Hotline set up after food parcel scandal receives seven complaints – minister

Education minister Vicky Ford said the Government expects ‘high-quality lunch parcels for our children’.

A child collects packed food parcels
A child collects packed food parcels

A Department for Education hotline set up after photos emerged on social media of “unacceptable” food parcels for children has received just seven complaints, a minister said.

Education minister Vicky Ford said the Government expects “high-quality lunch parcels for our children”, as Education Secretary Gavin Williamson told the Commons 15,000 food vouchers have been despatched on Monday to children who receive free school meals.

It comes as Labour said parents and pupils believe Mr Williamson “just isn’t up to the job”.

Education Secretary Gavin Williamson at his desk
Education Secretary Gavin Williamson (Stefan Rousseau/PA)

During education questions, Conservative MP Pauline Latham (Mid Derbyshire) said: “I’m sure, like me, my right honourable friend has received a lot of ill-informed and abusive emails and posts on social media about the school lunches.

“I’m pleased that the department has established a hotline for complaints about the lunch parcels. I’m absolutely certain that most schools are providing good quality parcels for children, so please can my right honourable friend confirm how many complaints about food parcels the hotline that has been established has received?”

Responding for the Government, Ms Ford said: “DfE helplines have been giving support to schools and others on a wide range of matters.

“On Wednesday morning, after seeing some of those photos of unacceptable parcels, we announced that parents could call the DfE if they had a problem with a lunch parcel, but they should try to resolve it with the schools first.

“There are around 1.4 million children on free school meals. By the end of last week, we had received a total of seven calls in relation to unacceptable lunch parcels. Each has been fully investigated, we expect high-quality lunch parcels for our children.”

Earlier, Labour’s shadow education secretary Kate Green told the Commons: “He (Mr Williamson) was late in planning the voucher scheme, he was late getting laptops to students, late consulting on replacing exams and late announcing that students would not return to school in January.

A-Level results
Kate Green (Dominic Lipinski/PA)

“After delay after delay, has he finally realised what parents, pupils and staff have known for months – he just isn’t up to the job?”

Mr Williamson responded: “Time and time and time again we have recognised where there are real challenges in terms of dealing with the global pandemic, that is why we have taken the action that we have.

“Those food parcels didn’t meet the expectations or the guidance that we have set out and they are not acceptable, and we have made that clear.

“We are very keen to ensure that schools have the choice and the freedom to choose what is best for children within their school.

“That is why we have given schools… the opportunity to either do food parcels, they are given the opportunity to do vouchers that are locally procured, or the national voucher scheme, and over 15,000 of those vouchers have already been despatched today.”

Labour’s shadow education minister Wes Streeting said the number of laptops provided by the Government to pupils without access to devices “falls well short”.

He said: “The fact is that up to 1.8 million children in this country did not have access to a device at home and more than 800,000 did not have access to the internet needed.”

Accusing Mr Streeting of wanting to “play politics”, Mr Williamson said his department “want to deliver the best for every single child – wherever they live, whatever background they come from”.

Labour’s shadow education minister Toby Perkins described arrangements for vocational assessments as the “Btec exam fiasco”.

He said: “I think the Government’s farcical approach to those exams has left college leaders to show leadership and concern for pupil and teacher safety in the absence of any from the Government.
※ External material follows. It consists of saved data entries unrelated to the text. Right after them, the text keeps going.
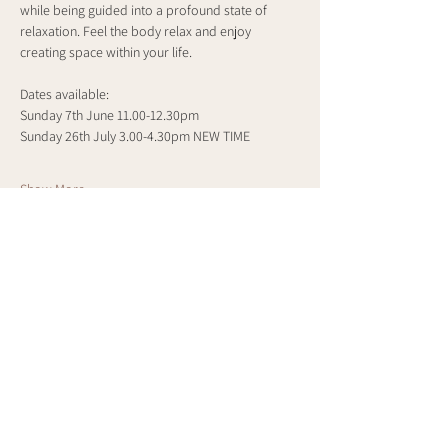
while being guided into a profound state of 
relaxation. Feel the body relax and enjoy 
creating space within your life.
Dates available:
Sunday 7th June 11.00-12.30pm
Sunday 26th July 3.00-4.30pm NEW TIME
Show More
Share this event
Now we’ve got students and colleges on different tracks to the same exams – it’s all so unnecessary.”

Responding, education minister Gillian Keegan said: “Learners up and down the country have faced unprecedented challenges this year and for those who have worked so hard over recent months preparing for their January exams, and particularly for those who require a practical licence to practise, it’s right that we allow them the opportunity to progress because there are no alternative arrangements that are capable of being put in place for these type of exams.”